I have a function $P = P(n,m)$ that has positive and negative values in regions of an $(n,m)$ plot. However the function is only valid for some constraint $\sigma=\sigma(n,m)$.

I have tried to do this in two ways but neither really highlights the boundary of where the function takes positive and negative values. The first way is using

ContourPlot[P, {n, 0, 5}, {m, 0, 5}, PlotLegends -> Automatic, FrameLabel -> Automatic, PlotRange -> All, Contours -> 100, RegionFunction -> Function[{n, m}, sigma > 0], ColorFunction -> "GreenPinkTones"]

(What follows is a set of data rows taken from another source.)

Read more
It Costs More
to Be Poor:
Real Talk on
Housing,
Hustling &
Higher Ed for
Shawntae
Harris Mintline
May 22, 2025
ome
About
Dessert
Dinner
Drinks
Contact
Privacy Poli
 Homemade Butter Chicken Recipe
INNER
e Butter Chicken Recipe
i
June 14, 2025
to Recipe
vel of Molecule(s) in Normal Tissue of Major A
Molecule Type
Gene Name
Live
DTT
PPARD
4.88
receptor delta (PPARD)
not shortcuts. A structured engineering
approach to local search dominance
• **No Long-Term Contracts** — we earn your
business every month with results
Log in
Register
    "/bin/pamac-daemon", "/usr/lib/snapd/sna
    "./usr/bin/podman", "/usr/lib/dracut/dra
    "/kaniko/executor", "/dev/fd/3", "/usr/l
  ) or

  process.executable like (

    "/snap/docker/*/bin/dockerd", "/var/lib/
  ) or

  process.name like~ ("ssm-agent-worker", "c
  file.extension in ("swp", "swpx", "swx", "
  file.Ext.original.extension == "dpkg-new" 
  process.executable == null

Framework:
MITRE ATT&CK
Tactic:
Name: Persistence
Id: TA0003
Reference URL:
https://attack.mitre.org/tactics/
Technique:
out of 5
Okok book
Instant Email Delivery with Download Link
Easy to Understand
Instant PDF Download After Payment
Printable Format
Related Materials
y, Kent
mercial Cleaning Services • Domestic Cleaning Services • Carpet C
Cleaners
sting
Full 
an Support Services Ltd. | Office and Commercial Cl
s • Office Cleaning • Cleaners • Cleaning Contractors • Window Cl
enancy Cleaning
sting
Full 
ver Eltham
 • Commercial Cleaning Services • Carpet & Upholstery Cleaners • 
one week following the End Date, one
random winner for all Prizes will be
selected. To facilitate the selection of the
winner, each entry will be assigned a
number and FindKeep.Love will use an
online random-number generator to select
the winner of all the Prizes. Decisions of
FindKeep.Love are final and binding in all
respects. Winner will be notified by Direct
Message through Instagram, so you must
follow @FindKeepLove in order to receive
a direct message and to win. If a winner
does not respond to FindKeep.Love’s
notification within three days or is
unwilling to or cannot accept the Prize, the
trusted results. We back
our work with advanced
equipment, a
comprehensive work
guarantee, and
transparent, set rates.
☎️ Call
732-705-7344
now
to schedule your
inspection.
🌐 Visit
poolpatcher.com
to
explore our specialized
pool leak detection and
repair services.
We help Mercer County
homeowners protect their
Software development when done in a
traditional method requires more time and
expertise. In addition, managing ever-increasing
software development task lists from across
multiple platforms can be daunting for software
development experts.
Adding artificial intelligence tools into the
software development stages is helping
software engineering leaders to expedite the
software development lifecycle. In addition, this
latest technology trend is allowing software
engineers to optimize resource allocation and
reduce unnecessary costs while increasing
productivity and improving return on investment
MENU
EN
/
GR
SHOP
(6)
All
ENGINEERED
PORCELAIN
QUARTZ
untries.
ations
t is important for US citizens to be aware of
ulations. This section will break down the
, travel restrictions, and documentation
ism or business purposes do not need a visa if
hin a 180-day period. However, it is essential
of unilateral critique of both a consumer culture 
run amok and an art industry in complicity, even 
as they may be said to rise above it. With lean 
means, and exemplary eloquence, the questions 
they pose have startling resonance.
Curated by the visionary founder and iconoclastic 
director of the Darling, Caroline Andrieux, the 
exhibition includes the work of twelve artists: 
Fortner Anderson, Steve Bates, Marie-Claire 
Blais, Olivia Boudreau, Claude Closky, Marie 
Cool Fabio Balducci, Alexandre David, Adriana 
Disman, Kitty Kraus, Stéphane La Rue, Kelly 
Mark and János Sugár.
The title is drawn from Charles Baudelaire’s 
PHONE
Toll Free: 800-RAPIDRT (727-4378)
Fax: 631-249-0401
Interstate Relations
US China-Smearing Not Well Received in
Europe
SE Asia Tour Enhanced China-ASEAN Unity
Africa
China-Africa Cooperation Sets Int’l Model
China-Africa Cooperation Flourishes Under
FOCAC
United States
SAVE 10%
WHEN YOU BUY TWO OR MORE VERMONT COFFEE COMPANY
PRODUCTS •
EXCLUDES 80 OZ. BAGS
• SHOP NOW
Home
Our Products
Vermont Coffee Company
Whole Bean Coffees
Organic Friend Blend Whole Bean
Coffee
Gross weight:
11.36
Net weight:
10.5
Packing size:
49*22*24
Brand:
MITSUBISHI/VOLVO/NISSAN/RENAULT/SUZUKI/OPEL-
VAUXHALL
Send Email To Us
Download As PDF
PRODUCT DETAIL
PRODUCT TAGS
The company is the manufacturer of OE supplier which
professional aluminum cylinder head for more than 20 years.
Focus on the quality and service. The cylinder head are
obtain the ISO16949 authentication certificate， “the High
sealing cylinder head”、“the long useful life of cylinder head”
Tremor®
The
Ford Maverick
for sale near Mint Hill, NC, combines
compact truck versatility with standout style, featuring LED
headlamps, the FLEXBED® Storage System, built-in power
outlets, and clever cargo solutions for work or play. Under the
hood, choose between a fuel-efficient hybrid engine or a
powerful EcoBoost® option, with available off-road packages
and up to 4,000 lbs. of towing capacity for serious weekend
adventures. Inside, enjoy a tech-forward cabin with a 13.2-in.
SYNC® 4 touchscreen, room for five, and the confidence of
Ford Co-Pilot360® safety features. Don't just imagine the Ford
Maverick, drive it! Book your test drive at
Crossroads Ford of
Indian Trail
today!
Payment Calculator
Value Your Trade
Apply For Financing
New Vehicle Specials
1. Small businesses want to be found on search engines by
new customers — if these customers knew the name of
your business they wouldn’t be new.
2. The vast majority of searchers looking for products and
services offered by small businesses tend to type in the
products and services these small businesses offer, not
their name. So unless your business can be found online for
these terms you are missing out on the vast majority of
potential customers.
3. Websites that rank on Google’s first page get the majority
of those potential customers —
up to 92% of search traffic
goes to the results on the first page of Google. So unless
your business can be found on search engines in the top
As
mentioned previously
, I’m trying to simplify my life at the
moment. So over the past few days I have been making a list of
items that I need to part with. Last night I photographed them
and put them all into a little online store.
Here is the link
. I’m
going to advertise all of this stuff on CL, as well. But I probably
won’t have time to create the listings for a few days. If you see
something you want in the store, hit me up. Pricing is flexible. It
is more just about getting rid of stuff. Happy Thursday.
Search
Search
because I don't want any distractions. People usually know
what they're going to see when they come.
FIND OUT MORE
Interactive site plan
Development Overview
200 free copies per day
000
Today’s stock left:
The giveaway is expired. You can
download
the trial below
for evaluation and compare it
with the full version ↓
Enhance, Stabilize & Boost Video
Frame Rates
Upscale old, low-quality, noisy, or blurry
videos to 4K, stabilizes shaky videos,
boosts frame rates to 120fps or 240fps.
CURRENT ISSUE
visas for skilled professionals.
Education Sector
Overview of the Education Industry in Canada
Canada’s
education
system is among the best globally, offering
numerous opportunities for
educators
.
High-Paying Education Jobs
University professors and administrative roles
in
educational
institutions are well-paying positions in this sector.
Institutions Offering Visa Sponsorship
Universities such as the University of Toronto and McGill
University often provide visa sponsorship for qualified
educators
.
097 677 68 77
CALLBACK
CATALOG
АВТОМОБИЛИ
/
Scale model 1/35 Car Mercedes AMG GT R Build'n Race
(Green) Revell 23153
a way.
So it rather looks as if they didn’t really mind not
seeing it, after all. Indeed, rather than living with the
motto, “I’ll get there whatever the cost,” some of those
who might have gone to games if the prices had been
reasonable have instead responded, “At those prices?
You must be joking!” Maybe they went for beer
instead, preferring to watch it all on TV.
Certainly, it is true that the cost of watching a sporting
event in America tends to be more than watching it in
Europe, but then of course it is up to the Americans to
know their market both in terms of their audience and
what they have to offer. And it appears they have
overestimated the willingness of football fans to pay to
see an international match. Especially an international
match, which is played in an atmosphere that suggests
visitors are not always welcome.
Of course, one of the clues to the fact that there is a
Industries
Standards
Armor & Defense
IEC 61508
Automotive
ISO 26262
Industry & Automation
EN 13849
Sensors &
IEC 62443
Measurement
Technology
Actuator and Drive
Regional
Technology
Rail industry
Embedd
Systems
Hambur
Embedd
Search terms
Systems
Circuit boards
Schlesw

but doing it this way results in the following which does not really highlight the boundary between positive and negative.

contour plot

The second way I have tried is to use RegionPlot as follows

RegionPlot[{P > 0, P < 0}, {n, 0, 10}, {m, 0, 10}, BoundaryStyle -> {Dashed, Dashed}, PlotStyle -> {Red, Blue}]

In this case though I am not sure how to apply the $\sigma$ constraint of where the plot is valid. It ends up looking like

enter image description here

I think I would probably prefer the contour plot version if I could force the contour colouring to be distinct and normalised around zero but either (or both) methods would be awesome.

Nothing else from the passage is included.